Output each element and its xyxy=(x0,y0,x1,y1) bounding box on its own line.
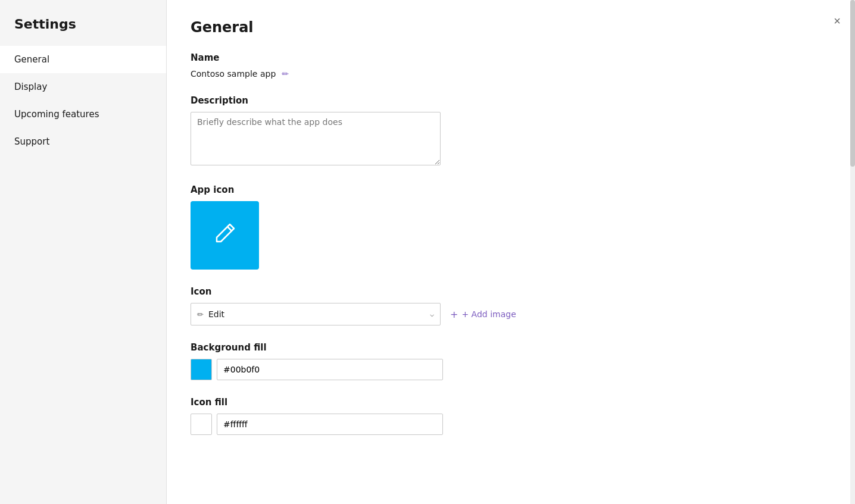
icon-label: Icon xyxy=(191,286,831,297)
scrollbar-track xyxy=(850,0,855,504)
name-row: Contoso sample app ✏ xyxy=(191,69,831,79)
background-fill-row xyxy=(191,359,831,380)
description-textarea[interactable] xyxy=(191,112,441,165)
sidebar-item-display[interactable]: Display xyxy=(0,73,166,101)
page-title: General xyxy=(191,19,254,36)
sidebar-title: Settings xyxy=(0,0,166,46)
icon-select-pencil-icon: ✏ xyxy=(197,310,204,319)
description-label: Description xyxy=(191,95,831,106)
app-icon-pencil-icon xyxy=(211,220,239,252)
icon-select-value: Edit xyxy=(208,309,224,319)
name-section: Name Contoso sample app ✏ xyxy=(191,52,831,79)
close-button[interactable]: × xyxy=(831,12,843,30)
icon-color-input[interactable] xyxy=(217,414,443,435)
sidebar-nav: General Display Upcoming features Suppor… xyxy=(0,46,166,155)
background-color-input[interactable] xyxy=(217,359,443,380)
scrollbar-thumb[interactable] xyxy=(850,0,855,167)
icon-color-swatch[interactable] xyxy=(191,414,212,435)
background-fill-label: Background fill xyxy=(191,342,831,353)
icon-fill-row xyxy=(191,414,831,435)
app-name-value: Contoso sample app xyxy=(191,69,276,79)
icon-row: ✏ Edit ⌵ + + Add image xyxy=(191,303,831,325)
icon-dropdown[interactable]: ✏ Edit ⌵ xyxy=(191,303,441,325)
add-image-label: + Add image xyxy=(461,309,516,319)
icon-section: Icon ✏ Edit ⌵ + + Add image xyxy=(191,286,831,325)
app-icon-section: App icon xyxy=(191,184,831,270)
add-image-button[interactable]: + + Add image xyxy=(450,309,516,320)
background-fill-section: Background fill xyxy=(191,342,831,380)
sidebar-item-general[interactable]: General xyxy=(0,46,166,73)
main-content: General × Name Contoso sample app ✏ Desc… xyxy=(167,0,855,504)
icon-fill-section: Icon fill xyxy=(191,397,831,435)
description-section: Description xyxy=(191,95,831,168)
app-icon-box[interactable] xyxy=(191,201,259,270)
sidebar: Settings General Display Upcoming featur… xyxy=(0,0,167,504)
app-icon-label: App icon xyxy=(191,184,831,195)
sidebar-item-upcoming-features[interactable]: Upcoming features xyxy=(0,101,166,128)
name-edit-icon[interactable]: ✏ xyxy=(282,69,289,79)
sidebar-item-support[interactable]: Support xyxy=(0,128,166,155)
name-label: Name xyxy=(191,52,831,63)
background-color-swatch[interactable] xyxy=(191,359,212,380)
icon-fill-label: Icon fill xyxy=(191,397,831,408)
main-header: General xyxy=(191,19,831,36)
chevron-down-icon: ⌵ xyxy=(430,310,434,318)
plus-icon: + xyxy=(450,309,458,320)
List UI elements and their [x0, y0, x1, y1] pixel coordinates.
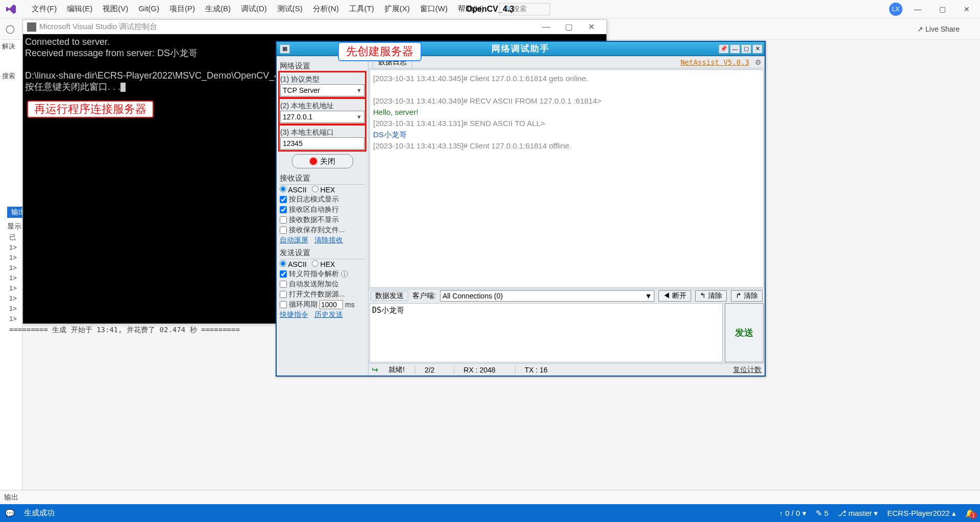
vs-statusbar: 💬 生成成功 ↑ 0 / 0 ▾ ✎ 5 ⎇ master ▾ ECRS-Pla… — [0, 504, 980, 522]
netassist-titlebar: ▦ 先创建服务器 网络调试助手 📌 — ▢ ✕ — [277, 42, 765, 56]
maximize-button[interactable]: ▢ — [933, 3, 951, 16]
build-status: 生成成功 — [24, 508, 55, 518]
netassist-pin-icon[interactable]: 📌 — [719, 44, 729, 54]
annotation-create-server: 先创建服务器 — [338, 42, 422, 61]
ready-label: 就绪! — [388, 365, 405, 375]
clear-recv-link[interactable]: 清除接收 — [314, 236, 343, 245]
client-value: All Connections (0) — [443, 292, 503, 300]
chevron-down-icon: ▼ — [645, 292, 652, 300]
chevron-down-icon: ▼ — [356, 87, 362, 93]
menu-item[interactable]: 视图(V) — [97, 1, 133, 17]
chevron-down-icon: ▼ — [356, 114, 362, 120]
recv-option[interactable]: 按日志模式显示 — [280, 195, 365, 204]
console-maximize-button[interactable]: ▢ — [557, 22, 580, 32]
client-select[interactable]: All Connections (0)▼ — [440, 290, 654, 302]
recv-hex-radio[interactable]: HEX — [312, 186, 335, 194]
console-close-button[interactable]: ✕ — [580, 22, 602, 32]
record-dot-icon — [310, 158, 317, 165]
data-send-tab[interactable]: 数据发送 — [371, 291, 408, 301]
minimize-button[interactable]: — — [909, 3, 927, 16]
data-log-area: [2023-10-31 13:41:40.345]# Client 127.0.… — [370, 69, 764, 288]
recv-option[interactable]: 接收数据不显示 — [280, 215, 365, 225]
user-avatar-badge[interactable]: LX — [889, 3, 902, 16]
netassist-title: 网络调试助手 — [492, 43, 550, 55]
send-textarea[interactable]: DS小龙哥 — [370, 303, 723, 362]
send-option[interactable]: 自动发送附加位 — [280, 280, 365, 289]
output-label: 输出 — [4, 493, 18, 502]
netassist-window: ▦ 先创建服务器 网络调试助手 📌 — ▢ ✕ 网络设置 (1) 协议类型 TC… — [276, 41, 766, 377]
menu-item[interactable]: 项目(P) — [164, 1, 200, 17]
send-ascii-radio[interactable]: ASCII — [280, 260, 307, 268]
port-input[interactable] — [280, 137, 364, 150]
menu-item[interactable]: 工具(T) — [344, 1, 379, 17]
disconnect-button[interactable]: ◀ 断开 — [658, 290, 691, 302]
menu-item[interactable]: 文件(F) — [27, 1, 62, 17]
back-icon[interactable]: ◯ — [4, 23, 16, 35]
send-option[interactable]: 打开文件数据源... — [280, 290, 365, 299]
recv-option[interactable]: 接收保存到文件... — [280, 226, 365, 235]
live-share-label: Live Share — [925, 25, 960, 33]
console-title: Microsoft Visual Studio 调试控制台 — [39, 22, 535, 32]
close-connection-button[interactable]: 关闭 — [292, 154, 353, 168]
build-summary-line: ========= 生成 开始于 13:41, 并花费了 02.474 秒 ==… — [9, 326, 240, 335]
console-minimize-button[interactable]: — — [535, 22, 557, 32]
chat-icon[interactable]: 💬 — [5, 509, 15, 518]
netassist-minimize-button[interactable]: — — [730, 44, 740, 54]
status-rx: RX : 2048 — [454, 366, 504, 374]
build-output-lines: 已1>1>1>1>1>1>1>1> — [9, 232, 22, 324]
send-button[interactable]: 发送 — [725, 303, 764, 362]
protocol-select[interactable]: TCP Server▼ — [280, 84, 364, 96]
annotation-run-client: 再运行程序连接服务器 — [27, 101, 154, 118]
port-label: (3) 本地主机端口 — [280, 128, 364, 137]
notification-bell-icon[interactable]: 🔔1 — [965, 509, 975, 518]
host-select[interactable]: 127.0.0.1▼ — [280, 111, 364, 123]
send-hex-radio[interactable]: HEX — [312, 260, 335, 268]
pending-changes[interactable]: ✎ 5 — [816, 509, 829, 518]
share-icon: ↗ — [917, 25, 923, 33]
menu-item[interactable]: 分析(N) — [308, 1, 344, 17]
netassist-maximize-button[interactable]: ▢ — [741, 44, 751, 54]
history-link[interactable]: 历史发送 — [314, 310, 343, 319]
git-branch[interactable]: ⎇ master ▾ — [838, 509, 878, 518]
recv-ascii-radio[interactable]: ASCII — [280, 186, 307, 194]
menu-item[interactable]: Git(G) — [133, 1, 164, 17]
log-header: 数据日志 NetAssist V5.0.3 ⚙ — [369, 56, 765, 68]
netassist-close-button[interactable]: ✕ — [752, 44, 763, 54]
reset-count-link[interactable]: 复位计数 — [733, 365, 762, 375]
info-icon: i — [341, 270, 348, 278]
quick-cmd-link[interactable]: 快捷指令 — [280, 310, 308, 319]
recv-option[interactable]: 接收区自动换行 — [280, 205, 365, 214]
show-label: 显示 — [7, 222, 21, 231]
clear-right-button[interactable]: ↱ 清除 — [731, 290, 763, 302]
auto-scroll-link[interactable]: 自动滚屏 — [280, 236, 308, 245]
menu-item[interactable]: 窗口(W) — [415, 1, 453, 17]
search-label: 搜索 — [2, 71, 20, 81]
close-btn-label: 关闭 — [320, 157, 335, 166]
send-option[interactable]: 转义符指令解析 i — [280, 269, 365, 279]
send-settings-group: 发送设置 — [280, 247, 365, 259]
menu-item[interactable]: 编辑(E) — [62, 1, 97, 17]
menu-item[interactable]: 调试(D) — [236, 1, 272, 17]
gear-icon[interactable]: ⚙ — [755, 58, 762, 66]
menu-item[interactable]: 测试(S) — [272, 1, 308, 17]
ready-icon: ↪ — [372, 365, 378, 375]
status-tx: TX : 16 — [515, 366, 557, 374]
close-button[interactable]: ✕ — [958, 3, 976, 16]
vs-logo-icon — [4, 2, 18, 16]
network-settings-group: 网络设置 — [280, 60, 365, 72]
vs-window-title: OpenCV_4.3 — [466, 5, 514, 14]
console-icon — [27, 22, 36, 32]
send-option[interactable]: 循环周期 ms — [280, 300, 365, 309]
text-cursor — [120, 83, 126, 92]
menu-item[interactable]: 生成(B) — [200, 1, 236, 17]
clear-left-button[interactable]: ↰ 清除 — [695, 290, 727, 302]
git-repo[interactable]: ECRS-Player2022 ▴ — [887, 509, 956, 518]
menu-item[interactable]: 扩展(X) — [379, 1, 415, 17]
vs-menubar: 文件(F)编辑(E)视图(V)Git(G)项目(P)生成(B)调试(D)测试(S… — [0, 0, 980, 18]
error-count[interactable]: ↑ 0 / 0 ▾ — [779, 509, 806, 518]
netassist-menu-icon[interactable]: ▦ — [280, 44, 290, 54]
status-pos: 2/2 — [415, 366, 444, 374]
live-share-button[interactable]: ↗ Live Share — [917, 25, 960, 33]
netassist-version[interactable]: NetAssist V5.0.3 — [680, 58, 749, 66]
cycle-input[interactable] — [320, 300, 343, 309]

■ **About this exercise**: Every line in the listing that holds "section" belongs in the answer.

■ **Result of this task**:
name-section: Name Contoso sample app ✏ xyxy=(191,52,831,79)
icon-section: Icon ✏ Edit ⌵ + + Add image xyxy=(191,286,831,325)
app-icon-section: App icon xyxy=(191,184,831,270)
background-fill-section: Background fill xyxy=(191,342,831,380)
icon-fill-section: Icon fill xyxy=(191,397,831,435)
description-section: Description xyxy=(191,95,831,168)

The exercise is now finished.